Même si des films historiques et musicaux (par exemple Cuca e maleve de Dhimitër Anagnosti en 1974) sont également produits, le genre préféré des Albanais reste le film dramatique, voire mélodramatique et - il faut bien le dire - un rien moralisateur.
Pendant cette décennie une nouvelle génération de réalisateurs se fait connaître, tels que Rikard Ljarja, Saimir Kumbaro, Ibrahim Muço, Kristaq Mitro ou encore Esat Musliu. La Radio-Télévision albanaise se met aussi à produire des films, par exemple Udha e shkronjave et Kur hidleshin themelet, réalisés par Vladimir Prifti en 1978. Voici les propos de Claudio Gubitosi, le directeur du Festival de Giffoni : « Je savais que 1978 représentait l'époque magique de la cinématographie albanaise »[4].
À la fin de cette période, particulièrement dans les années 1980, les films albanais se tournent davantage vers des événements immédiatement contemporains, ou alors antérieurs à la Seconde Guerre mondiale. De nouveaux noms de réalisateurs émergent, à travers des films tels que Face à face (1979), de Kujtim Çashku et Piro Milkani ; La Main de l’homme (1983, Kujtim Çashku) ; Agimet e stinës së madhe (1981, Albert Minga), Kohë e largët (1983, Spartak Pecani) ; Tela për violinë (1987, Bujar Kapexhiu) et bien d'autres.
En ce qui concerne les films documentaires, leur production se stabilise autour de vingt à quarante films par an pendant les années 1970 et 1980. Des thèmes plutôt culturels sont désormais abordés, mais la propagande n’a pas disparu. C’est alors qu’apparaît aussi le cinéma d'animation albanais, avec le petit film de 7 minutes réalisé par Vlash Droboniku et Tomi Vaso en 1975, Zana dhe Miri. La production d'animations atteint alors environ 16 films par an.
À cette époque les studios Shqipëria et la Télévision albanaise — dans le cadre d’une organisation étatique centralisée — contrôlent pratiquement toute la production cinématographique du pays.
La mort du dictateur Enver Hoxha en 1985, puis la chute du mur de Berlin vont précipiter les événements et conduire à d’importants changements en Albanie. Vers 1990, la situation du cinéma est la suivante : on trouve dans le pays environ 450 salles permanentes ou mobiles, souvent vétustes, aux équipements obsolètes. Les films eux-mêmes sont assez conservateurs, la prise de risques étant de toute façon difficile, et de fait 80 longs métrages sur 200 sont des adaptations d’œuvres littéraires albanaises.
De profondes réformes suivent ces bouleversements politiques.

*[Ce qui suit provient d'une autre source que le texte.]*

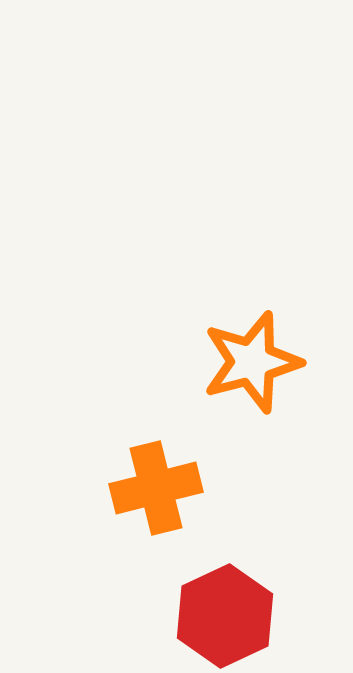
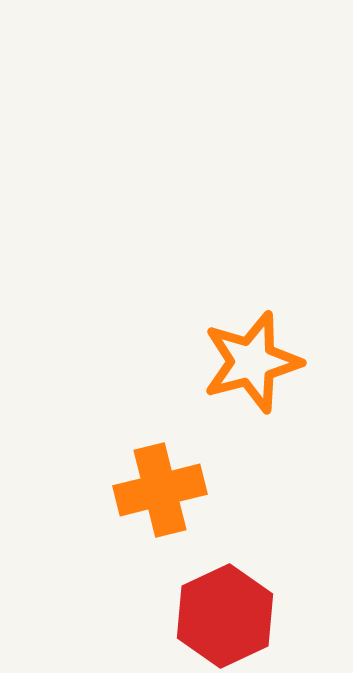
orange cross: moved 4 px right, 2 px down
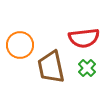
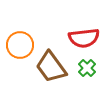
brown trapezoid: rotated 24 degrees counterclockwise
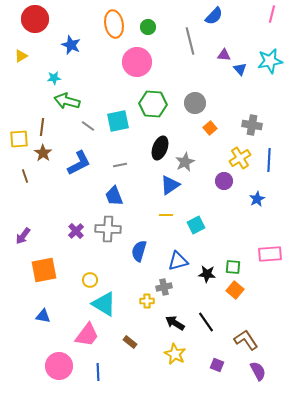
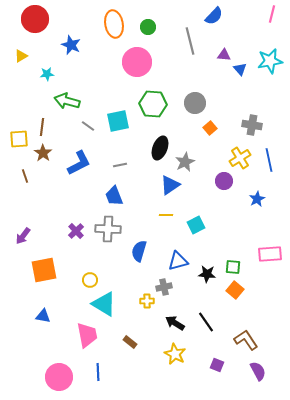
cyan star at (54, 78): moved 7 px left, 4 px up
blue line at (269, 160): rotated 15 degrees counterclockwise
pink trapezoid at (87, 335): rotated 48 degrees counterclockwise
pink circle at (59, 366): moved 11 px down
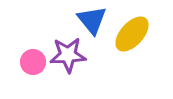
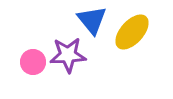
yellow ellipse: moved 2 px up
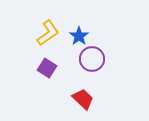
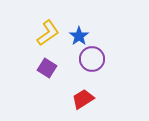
red trapezoid: rotated 75 degrees counterclockwise
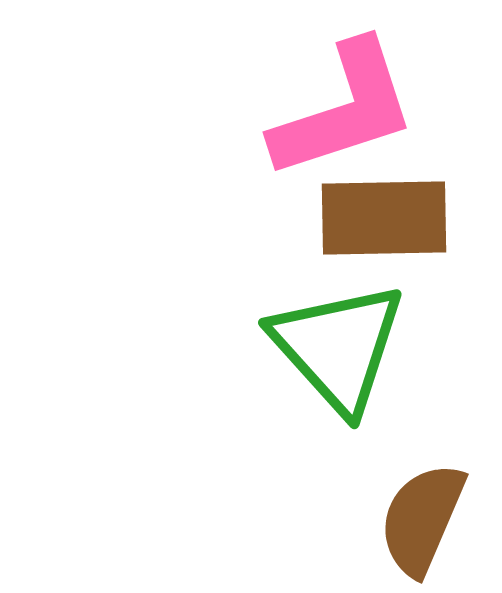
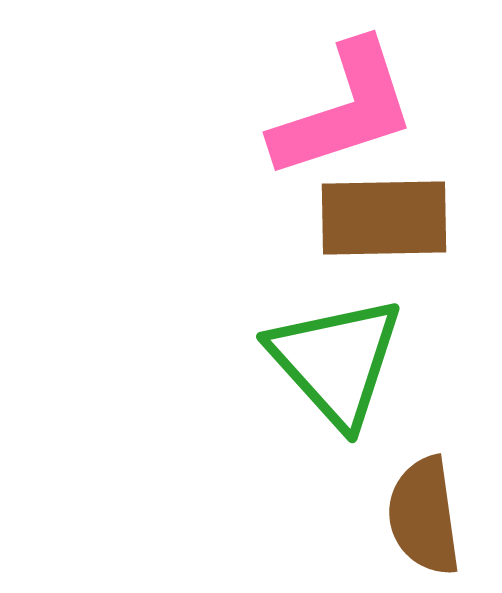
green triangle: moved 2 px left, 14 px down
brown semicircle: moved 2 px right, 3 px up; rotated 31 degrees counterclockwise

Le studio unique éclate en plusieurs unités et des films sont désormais produits par des entreprises privées, en coopération avec d’une part le Centre national de la cinématographie Qendra Kombëtare e Kinematografisë (QKK) fondé au milieu des années 1990 et d’autre part des producteurs étrangers. QKK se trouve désormais en position de force, ce qui n’est pas du goût de tous les professionnels du cinéma.
Dans les années 1950, réalisateurs et techniciens albanais avaient commencé à se former dans les pays de l’Est, à Prague ou à Moscou. Parmi les générations suivantes beaucoup suivent des formations à l’Académie des Beaux-Arts de Tirana ou au sein du studio lui-même.
Une certaine forme de critique cinématographique et de réflexion théorique sur le cinéma s’est développée en parallèle, principalement le fait des professionnels du cinéma eux-mêmes ou de journalistes. Un périodique spécialisé existait dans les années 1980, Skena dhe Ekrani (Stage and Screen), mais il a cessé de paraître au début de la décennie suivante.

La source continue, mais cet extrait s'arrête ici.